Village in Lincolnshire, England

Oxcombe is a small village in the civil parish of Maidenwell, in the East Lindsey district of Lincolnshire, England. It is situated 3 mi west from the A16 road, 6 mi south from Louth and 6 miles north-east from Horncastle.

Oxcombe was previously a parish in its own right, although small; in the 1870s it comprised 27 people and 4 houses

In 1931 the parish had a population of 47. On 1 April 1936 the parish was abolished to form Maidenwell.

To the south of Oxcombe lies the parish of Worlaby and to the east, that of Ruckland.

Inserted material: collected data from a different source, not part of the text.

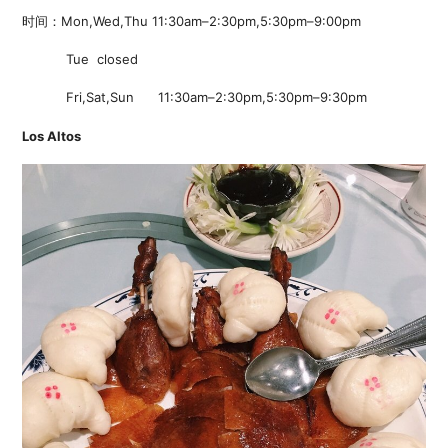
时间：Mon,Wed,Thu 11:30am–2:30pm,5:30pm–9:00pm
Tue closed
Fri,Sat,Sun 11:30am–2:30pm,5:30pm–9:30pm
Los Altos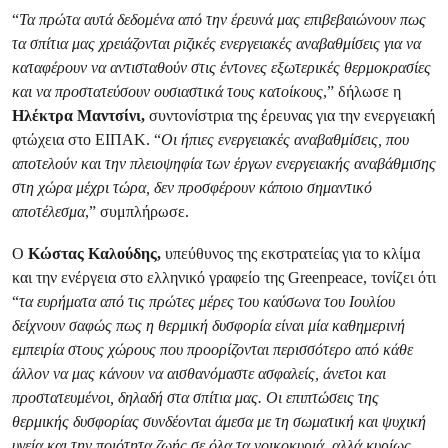
“
Τα πρώτα αυτά δεδομένα από την έρευνά μας επιβεβαιώνουν πως
τα σπίτια μας χρειάζονται ριζικές ενεργειακές αναβαθμίσεις για να
καταφέρουν να αντισταθούν στις έντονες εξωτερικές θερμοκρασίες
και να προστατεύσουν ουσιαστικά τους κατοίκους
,” δήλωσε η
Ηλέκτρα Μαντσίνι,
συντονίστρια της έρευνας για την ενεργειακή
φτώχεια στο ΕΙΠAΚ. “
Οι ήπιες ενεργειακές αναβαθμίσεις, που
αποτελούν και την πλειοψηφία των έργων ενεργειακής αναβάθμισης
στη χώρα μέχρι τώρα, δεν προσφέρουν κάποιο σημαντικό
αποτέλεσμα
,” συμπλήρωσε.
O
Kώστας Καλούδης,
υπεύθυνος της εκστρατείας για το κλίμα
και την ενέργεια στο ελληνικό γραφείο της Greenpeace, τονίζει ότι
“
τα ευρήματα από τις πρώτες μέρες του καύσωνα του Ιουλίου
δείχνουν σαφώς πως η θερμική δυσφορία είναι μία καθημερινή
εμπειρία στους χώρους που προορίζονται περισσότερο από κάθε
άλλον να μας κάνουν να αισθανόμαστε ασφαλείς, άνετοι και
προστατευμένοι, δηλαδή στα σπίτια μας. Οι επιπτώσεις της
θερμικής δυσφορίας συνδέονται άμεσα με τη σωματική και ψυχική
υγεία και την ποιότητα ζωής σε όλα τα νοικοκυριά, αλλά κυρίως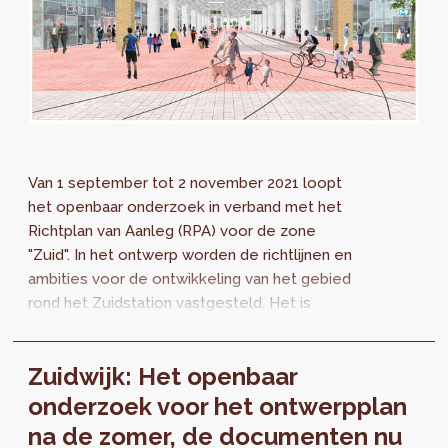
Van 1 september tot 2 november 2021 loopt
het openbaar onderzoek in verband met het
Richtplan van Aanleg (RPA) voor de zone
"Zuid". In het ontwerp worden de richtlijnen en
ambities voor de ontwikkeling van het gebied
rond het Zuidstation vastgesteld. Het is
gebaseerd op de visie voor een
“woonvriendelijk station”.
Zuidwijk: Het openbaar
onderzoek voor het ontwerpplan
na de zomer, de documenten nu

The parish name may have been derived from the Old English oxa+coomb which means ox valley.

==All Saints Church==

Built in 1842 and attributed to the architect William Adams Nicholson of Lincoln. The church is similar in style to other churches in the vicinity - Haugham, Raithby and Biscathorpe also by Nicholson. A small church, built in brick with an octagonal west tower, which also forms the porch to the church It has a two bay nave with a chancel with a three sided apse. The bell stage of the tower is an open stone lantern with cast-iron pinnacles. The interior of the church cottons a fine series of Monuments to the Grant family. The church was declared redundant in 1980 and is in the care of the Lincolnshire Old Churches Trust.

==Oxcombe House==

Also in the style of Nicholson. Built in 1845. Tudoresque, with mullioned and transomed windows. Buttresses crowned by turrets on either side of the porch.

==Literature==
- Antram N (revised), Pevsner N & Harris J, (1989), The Buildings of England: Lincolnshire, Yale University Press.